* Records from a collection *
"""

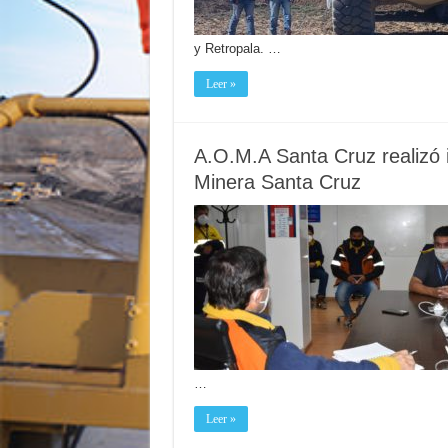
y Retropala. …
Leer »
A.O.M.A Santa Cruz realizó
Minera Santa Cruz
…
Leer »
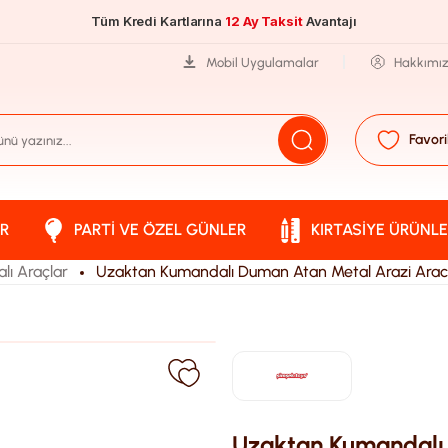
Tüm Kredi Kartlarına
12 Ay Taksit
Avantajı
Mobil Uygulamalar
Hakkımı
Favori
R
PARTI VE ÖZEL GÜNLER
KIRTASIYE ÜRÜNLE
ı Araçlar
Uzaktan Kumandalı Duman Atan Metal Arazi Arac
Uzaktan Kumandalı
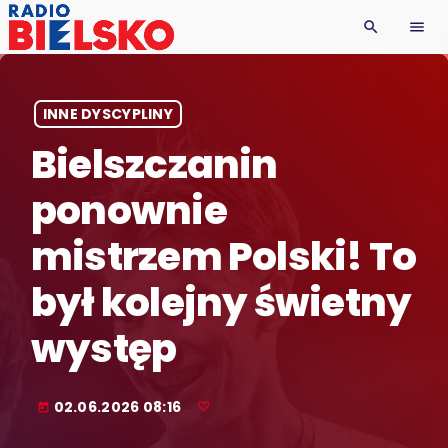
search
menu
INNE DYSCYPLINY
Bielszczanin
ponownie
mistrzem Polski! To
był kolejny świetny
występ
02.06.2026 08:16
today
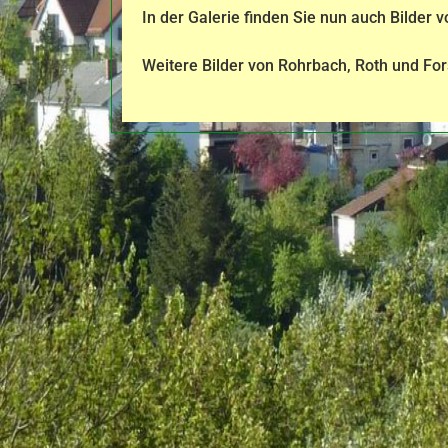
In der Galerie finden Sie nun auch Bilder 
Weitere Bilder von Rohrbach, Roth und For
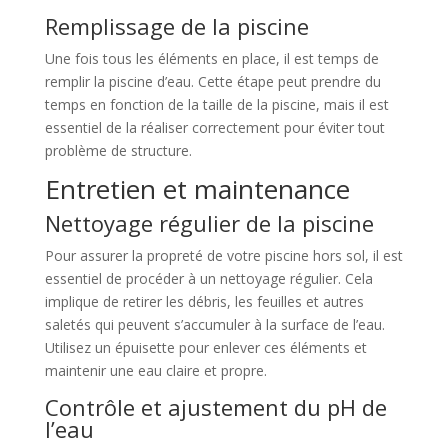
Remplissage de la piscine
Une fois tous les éléments en place, il est temps de
remplir la piscine d’eau. Cette étape peut prendre du
temps en fonction de la taille de la piscine, mais il est
essentiel de la réaliser correctement pour éviter tout
problème de structure.
Entretien et maintenance
Nettoyage régulier de la piscine
Pour assurer la propreté de votre piscine hors sol, il est
essentiel de procéder à un nettoyage régulier. Cela
implique de retirer les débris, les feuilles et autres
saletés qui peuvent s’accumuler à la surface de l’eau.
Utilisez un épuisette pour enlever ces éléments et
maintenir une eau claire et propre.
Contrôle et ajustement du pH de
l’eau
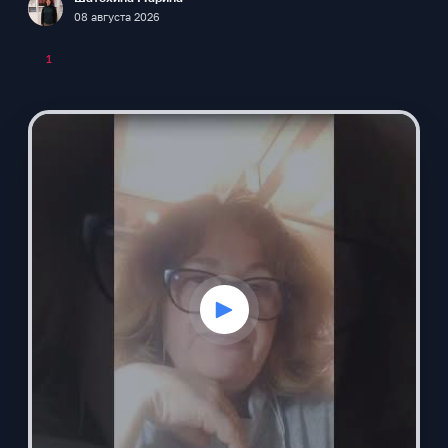
F
08 августа 2026
1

"""

* Task requirements *
An exact copy of the entries above is required, with the pictures left out.

* Exercise result *
y Retropala. …
Leer »
A.O.M.A Santa Cruz realizó
Minera Santa Cruz
…
Leer »
Tüm Kredi Kartlarına
12 Ay Taksit
Avantajı
Mobil Uygulamalar
Hakkımı
Favori
R
PARTI VE ÖZEL GÜNLER
KIRTASIYE ÜRÜNLE
ı Araçlar
Uzaktan Kumandalı Duman Atan Metal Arazi Arac
Uzaktan Kumandalı
search
menu
INNE DYSCYPLINY
Bielszczanin
ponownie
mistrzem Polski! To
był kolejny świetny
występ
02.06.2026 08:16
today
In der Galerie finden Sie nun auch Bilder 
Weitere Bilder von Rohrbach, Roth und For
Remplissage de la piscine
Une fois tous les éléments en place, il est temps de
remplir la piscine d’eau. Cette étape peut prendre du
temps en fonction de la taille de la piscine, mais il est
essentiel de la réaliser correctement pour éviter tout
problème de structure.
Entretien et maintenance
Nettoyage régulier de la piscine
Pour assurer la propreté de votre piscine hors sol, il est
essentiel de procéder à un nettoyage régulier. Cela
implique de retirer les débris, les feuilles et autres
saletés qui peuvent s’accumuler à la surface de l’eau.
Utilisez un épuisette pour enlever ces éléments et
maintenir une eau claire et propre.
Contrôle et ajustement du pH de
l’eau
F
08 августа 2026
1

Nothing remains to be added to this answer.